But all she'd have to do was say the words "my
wedding," and it would all come rushing in. The
backs of her eyes would fill up with details. A piano
player in a tuxedo would play songs that did not have
words, and the hall chandeliers from France would glitter
away, with hot white bulbs shaped like icicles. On a
table in the lobby there'd be complimentary matchbooks
with white covers and fancy black lettering that said,
White
Cliffs
Banquets Our Specialty
In the Heart of Massachusetts!
Enjoy old-world charm at your function!
There'd
be mistletoe in the White Cliffs doorways, and spruce
and juniper laid out as thick as blankets along the
shiny, polished White Cliffs hallways. No one would
get drunk on the one allowed glass of champagne or on
the spiced apple punch, in beautiful glass bowls, spiked
only a little with rum, and so what if her parents and
Tommy's whole family felt that she'd be out of her mind
to not serve beer, because a wedding without beer was
like a swimming pool without the water. If Tommy's friends
tried sneaking in a cooler and hiding it in the men's
room, they'd get thrown out the door on their arses.
The fireplaces would blaze like a scene on a Christmas
card. There'd be platters of roast beef and turkey on
huge silver trays; gravy in silver tureens; white tablecloths,
white napkins, and centerpieces on all the tables of
shiny, wild green holly, with fat red berries, looking
good enough to eat. She had hesitated about the centerpieces
because holly berries are poisonous. But she wanted
that red and that green, even if it meant cards in the
arrangements that said, "Do Not Put Into Your Mouth."
The
fire took place in the middle of the night. It was just
after Labor Day; the summer had been long and hot and
too dry. Back in June, the long fields of grass had
turned to straw, all yellow and brittle, like stiff,
dry old brooms.
The fields were flattened like plates. At the top of
the hill were cinders, ashes, dust. Instead of filmy
autumn haze and the eastern face of White Cliffs, high
and broad and beautiful, there was a cloud of gray-black
smoke, and it seemed to Tara that the sky itself had
been on fire.
There was the fact of the fire, and the burned, black-gray
earth. There was the rubble of a big charred wreck,
still wet from the firehoses, and still steaming.

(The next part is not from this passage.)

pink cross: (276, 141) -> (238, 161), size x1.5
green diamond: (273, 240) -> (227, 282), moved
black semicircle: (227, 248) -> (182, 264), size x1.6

At
the bottom of White Cliffs Hill, Tara shivered as if
her skin had been touched with an ice cube. She wished
she had a hat, but she didn't begrudge herself her new
haircut. She'd done it herself and it was almost a crewcut.

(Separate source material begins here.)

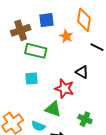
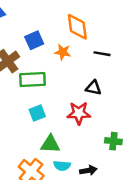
green triangle: (53, 109) -> (50, 144), moved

She'd dyed it white, really white: she'd wanted to match
her hair with her dress. The style was like a shorter
version of Andy Warhol's wig. The leftover smoke made
everything colder. The air was gray like iron, and it
was filled with smells of burning, as if the fire were
still taking place, but in a noiseless, dry way, like
rust. White Cliffs Hill looked suddenly small, as if
the sky had moved down closer. Not even one small part
of a wall was left standing. There was nothing to point
to and identify, such as, "that used to be part
of the roof," or "that's an oak panel from
the hallway."
Everything would be all right, he kept saying. He'd
get on it right away. He wanted her to cheer up, to
look on the bright side. "Look on the bright side!"
he said, but he didn't say what that was, except that
they'd find another restaurant, no problem. Then they'd
go into their future all resilient and wise, with the
sense of overcoming an obstacle, as if the fire were
a hurdle in a race.
In the cold light of day, the top of the hill was as
black and gray as an X-ray, where before there had been
a perfect restaurant, with pillars and arches and beautiful
wood, and windows in every room that were taller and
wider than doors.
"Dear Mom and Dad."
She only needed to write one note. Everything she was
leaving behind could be taken care of at once, including
the real estate people.
"Dear Mom and Dad, I'm not freaked out about the
fire but guess what! This is excellent! I love you,
I'm not doing anything stupid, you have totally got
to know I want to be by myself and I haven't
got time to explain but I'm moving! Remember the Beatles
song you hated about the girl leaving home and every
time it came on the radio you turned it off and told
me, never do that to us, and I said, how could
I? So I'm not! This is not like 'She's Leaving Home'
and if you think so, YOU WILL BE WRONG BECAUSE I LOVE
YOU. Don't worry! If I find out you worried, I'll be
so mad! Tell Tommy, 'Cancel your tuxedo, Tom, because
she's calling everything off.' (He'll know why.) Thanks!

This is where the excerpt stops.